Friday, July 19, 2013

Sultry Days of Summer

Trying to save on my electric bill, I open my windows early in the morning and turn on the small fan in my writing room. We are well into summer and this heat can be stiffening.  
Now that I’m old-er when the temperatures hit those triple digits I wish for the coolness of Fall. But when it’s cold out I wish for the warm breezy evenings of summer. Why can’t we be like the kids and just enjoy what is.  They know how to make the most of the season, and summer means, picnics, pools, parks and sometimes carnivals, or when I was little, it was the church Fiesta.
Here’s an excerpt of a summer story I wrote.

Lupita and the Big Fiesta

          Tia Mina’s jalopy sputtered into the driveway. Cousins Carlos, Jose, and Marissa waved from inside. Lupita, scrambled into the backseat and they were on their way.
        The church parking lot was alive with a flurry music, booths, and Fiesta goers. The savory smells of deep fried tacos and rich red chile sauce made Lupita’s mouth water; but she had only one goal in mind.
      Among the crowds clutching cotton candy and high flying balloons she spotted The Hammer, looming like an angry giant.
     “I’ve just got to be tall enough,” she whispered.
      Lupita grabbed Marissa’s arm and pulled her toward the ride. She pressed her back against the sign that said YOU MUST BE THIS TALL TO RIDE.  Reaching over her head, she held the spot with a pointed finger.
    “Woo-Hoo!” she cheered.
     The Hammer’s motor roared furiously. It flung its long arms like mad.
    Marissa shook her head. “I’m not riding on that.”
   “Pleeease,” Lupita begged. “You can pick all of the other rides today, if you’ll just promise to ride The Hammer with me.”
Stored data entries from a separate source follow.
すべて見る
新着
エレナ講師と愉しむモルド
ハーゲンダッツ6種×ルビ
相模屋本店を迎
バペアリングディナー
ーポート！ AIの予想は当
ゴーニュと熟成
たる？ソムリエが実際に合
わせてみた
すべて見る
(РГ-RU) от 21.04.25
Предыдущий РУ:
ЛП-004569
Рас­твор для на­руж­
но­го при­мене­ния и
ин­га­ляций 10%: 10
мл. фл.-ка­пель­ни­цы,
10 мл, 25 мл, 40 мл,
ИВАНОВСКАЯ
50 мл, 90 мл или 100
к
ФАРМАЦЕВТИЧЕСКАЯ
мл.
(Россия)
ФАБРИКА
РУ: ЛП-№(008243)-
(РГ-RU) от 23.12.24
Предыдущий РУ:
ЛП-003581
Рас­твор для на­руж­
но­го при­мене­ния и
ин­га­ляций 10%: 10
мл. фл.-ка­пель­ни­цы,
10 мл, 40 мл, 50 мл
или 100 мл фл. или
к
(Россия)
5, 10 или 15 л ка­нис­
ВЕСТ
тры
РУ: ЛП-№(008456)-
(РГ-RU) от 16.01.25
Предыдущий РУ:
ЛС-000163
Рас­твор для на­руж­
Do you have a favorite summer memory? Why don’t you write about it?

Wednesday, July 10, 2013

Release: The Ghost Catcher

Hi everybody,

Today, I am proud to introduce you to my friend Kathi Sprayberry.  Her new book Ghost Catcher is being released today. I got a sneak peak at Ghost Catcher in its early stages and I can’t wait to read the finished product.

A gift to know when people are in trouble of the ghostly type puts Hailey Hatmaker in the middle of a major problem – one that winds up getting her into more hot water than she can handle. In true Hailey Hatmaker fashion, she dives into what turns out to be a battle with Limbo, her number one nemesis.
Can Hailey rescue two friends before it's too late? Or ish forever condemned to losing to Limbo?
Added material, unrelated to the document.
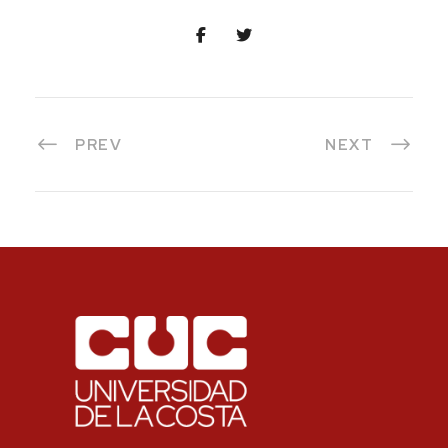
PREV
NEXT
No adult in Landry, Georgia would ever admit a teen can do something right. Not a one, for then they would have to 'fess up to the teens being able to make their own decisions. The people in charge just plain ignored any good thing teens did.
Then I saw a problem, one I couldn't say a word about. All I could do is stand to one side and watch as disaster loomed.
I was the last person with Maren Dougless and Zac Morton Friday afternoon at the high school. What I saw of their auras – green with a black outer edge – scared me right down to my toes. As if that wasn't bad enough, since black represented death, and green meant vibrant life, in addition the center of those auras each had a reddish eye in the center with sickly yellow streaks arcing throughout it.
            That was more than enough to make any person run for the hills, but I'm Hailey Hatmaker, Ghost Catcher extraordinaire. After many, many years of catching ghosts, I didn't want two good friends to suffer that fate, but I had a big problem.
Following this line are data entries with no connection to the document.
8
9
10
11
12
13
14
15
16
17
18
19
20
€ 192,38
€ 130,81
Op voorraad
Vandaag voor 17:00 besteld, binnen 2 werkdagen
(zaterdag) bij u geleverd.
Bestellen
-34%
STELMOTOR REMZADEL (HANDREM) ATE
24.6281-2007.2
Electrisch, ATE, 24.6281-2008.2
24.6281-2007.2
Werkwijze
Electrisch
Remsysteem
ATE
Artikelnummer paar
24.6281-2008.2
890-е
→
I am happily married to a man I met while in the Air Force. We will soon celebrate 20 years of marriage. Our teen, the youngest of 8, keeps us on our toes with his band activities. Writing is something I've done since I was very young. At first, it was in a diary and then I poured all my energies into English compositions, earning praise from my Advanced Composition teacher in high school for an extremely visual project. While in the Air Force, I placed second in the Freedoms Foundation at Valley Forge's annual contest and from then on, was hooked. However, the reality of a military career and raising children forced me to put off attempting publication until my husband and I moved to Georgia. It was after the birth of our now teen that I began taking courses through The Institute of Children's Literature, Long Ridge Writer's Group, and Writers Digest in an effort to make my life's dream come true.